Cypher Query Optimisations

Published in

Neo4j Developer Blog

9 min readNov 28, 2018

Make your slow cypher queries running fast

In this post I will explain about common causes of query performance degradation in the Neo4j server. This is a follow up on the Meet the Query Log Analyzer story earlier this week.

Query log Analyzer App in the Neo4j Desktop

The Query Log Analyzer App helps you to find quickly the slow queries on the Neo4j server.

Important Things To Remember About Cypher Execution

Caching and Disk IO
The Neo4j database maps the data files from disk to the Page Cache. When you do a query and the data is not in Cache the data will be loaded from disk. The second time the query is executed the data can be read from Cache, which will result in a faster query. Any query that needs the same data will now benefit from having the data in cache.
If possible make sure that your Page Cache can contain the database.

Query Planning
When the Cypher engine receives a query string it compiles an execution plan for it. This execution plan is stored in the Query Cache and can be reused when the same query is fired again. The plan will be removed from that cache if the cache exceeds its limits or the data in the database has changed too much, so that estimates made during planning don’t hold true anymore. Using parameters instead of literal values will allow use of that cache, otherwise the query has to be re-parsed time and again.

First Query Execution
Running a query for the first time, will always be slower than running the query for the second time due to cache misses, and query planning as described above.

Checking the Query Plan
You can check queries by prefixing the query with the EXPLAIN or PROFILE keyword. When you find a slow query you can profile/explain a query by copying the query and the eventual parameters from the Query Log tab to the Neo4j Browser and use explain/profile to check how the query will be/is executed.

Query Checks

In the following sections we handle common causes which slow down the query performance. Note that there can be multiple causes which slow down the query performance, and even good queries can slow down because bad queries taking all the system resources.

Query Parameters

Are query parameters used for the queries where they should be? When you do not use query parameters every time a value changes the database will make a new plan for the query.

Example queries without parameters, each time a new plan is generated:

MATCH …. WHERE n.name = 'John' RETURN …
MATCH …. WHERE n.name = 'Ellis' RETURN …`

Example queries with parameters, the same plan is used again:

Parameters: { name : "John" }
MATCH …. WHERE n.name = $name RETURN …
Parameters: { name : "Ellis" }
MATCH …. WHERE n.name = $name RETURN …

Index Usage

When a query is unexpectedly slow it may be caused by a typo in the query which make the query planner decide to not use an Index. Use explain in the Neo4j browser to see if all the correct indexes are used in the query and change the query if needed.
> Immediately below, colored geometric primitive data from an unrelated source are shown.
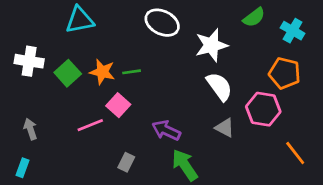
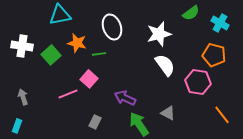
white ellipse: (162, 23) -> (112, 27), moved, turned 45
orange star: (102, 72) -> (77, 43), moved
gray triangle: (225, 128) -> (168, 113), moved

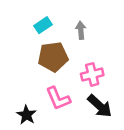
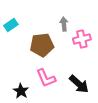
cyan rectangle: (43, 25) -> (11, 25), moved
pink cross: (92, 74) -> (82, 39), moved

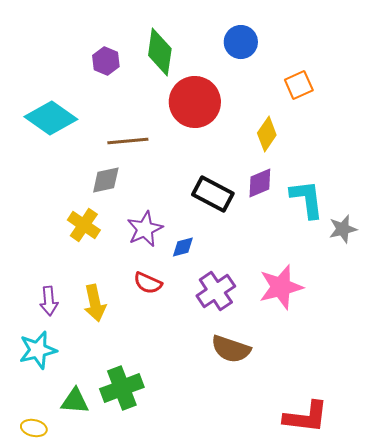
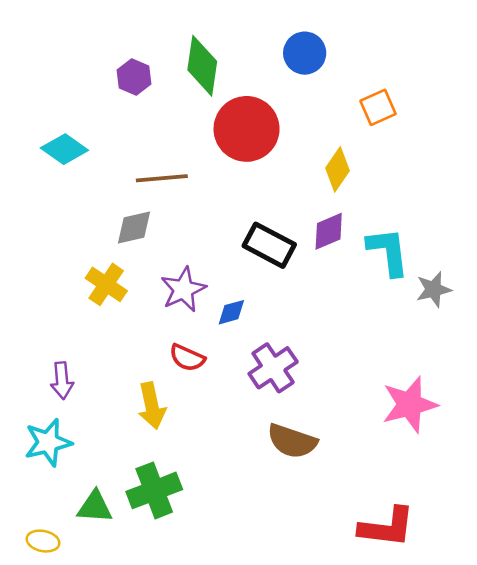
cyan diamond: (51, 118) -> (64, 149), size x0.7
pink star: (281, 287) -> (410, 404), moved
yellow arrow: (95, 303) -> (152, 406), moved

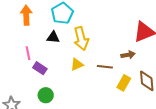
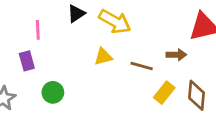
black triangle: (53, 37) -> (76, 14), turned -48
yellow arrow: (81, 38) -> (115, 22), turned -55
purple rectangle: (40, 68) -> (27, 61), moved, turned 32

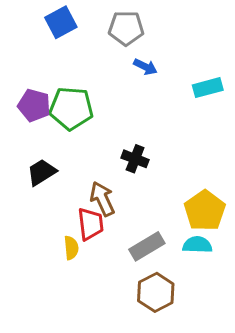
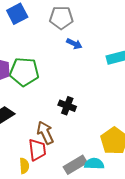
cyan semicircle: (197, 245) -> (94, 164), moved

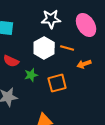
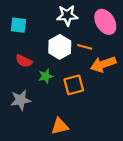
orange arrow: (84, 64) -> (103, 64), size x1.6

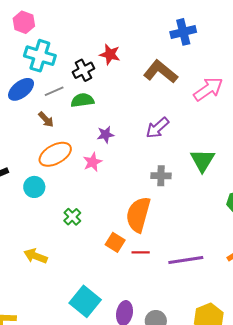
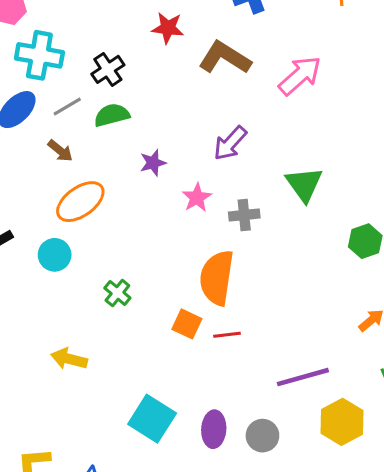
red star: (110, 54) -> (168, 28), moved
pink star: (92, 162) -> (197, 198), moved
purple line: (186, 260) -> (303, 377), moved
Big Result Sets (and slow networks)

When your query is returning a lot of data, for instance megabytes of data, then the query will take a longer time to finish. This will be worse when you have also a slow network connection between the client and the server or the client is not consuming the results quickly enough.

These may be valid queries, however returning a lot of data in one query triggers me always to do a functional check on why you need these big result sets. Maybe a functional redesign is needed.
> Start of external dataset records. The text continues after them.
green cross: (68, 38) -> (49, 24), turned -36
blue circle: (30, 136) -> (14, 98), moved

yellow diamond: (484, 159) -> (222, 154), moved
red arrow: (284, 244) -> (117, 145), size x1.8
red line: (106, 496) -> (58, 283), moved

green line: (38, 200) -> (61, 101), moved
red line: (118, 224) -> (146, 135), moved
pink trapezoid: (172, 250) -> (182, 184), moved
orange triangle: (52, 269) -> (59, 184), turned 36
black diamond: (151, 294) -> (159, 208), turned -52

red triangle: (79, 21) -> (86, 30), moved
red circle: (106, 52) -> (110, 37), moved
Note that when you load a lot of data to populate a cache in your application layer, you may do things ‘double’. The database is also caching the data.

Locking

The database places lock’s on nodes and relationships when you change Node values (lock on Node) or add and remove relationships (lock on start and end Node and Relationships) or change Relationship values (lock on Relationship). The Lock will be released when the transaction is committed or rolled back.

When at the same time multiple write queries are executed on the database and they are writing on the same Node/Relationship structure than the writes have to wait for the other writes to complete.

This is desired behaviour of a database but how can we optimise the writes to avoid unnecessary lock’s.

An example model can be as follows:

Assume that in your application you want to add 50 new persons to a specific Group. You will then fire 50 calls to the database to add each person to that specific group in the same time frame (In this example calls as are send parallel to the database each having their own transaction). The first call will place a lock, and while the first call is being executed the other calls have to wait until the lock is removed. Then you will get the following pattern (the green is executing the query, with a lock, blocking the other queries):

This can be avoided to send a list with 50 Persons in a parameter in one cypher statement with the use of UNWIND.

Example (parameters: personUuid list, groupUuid)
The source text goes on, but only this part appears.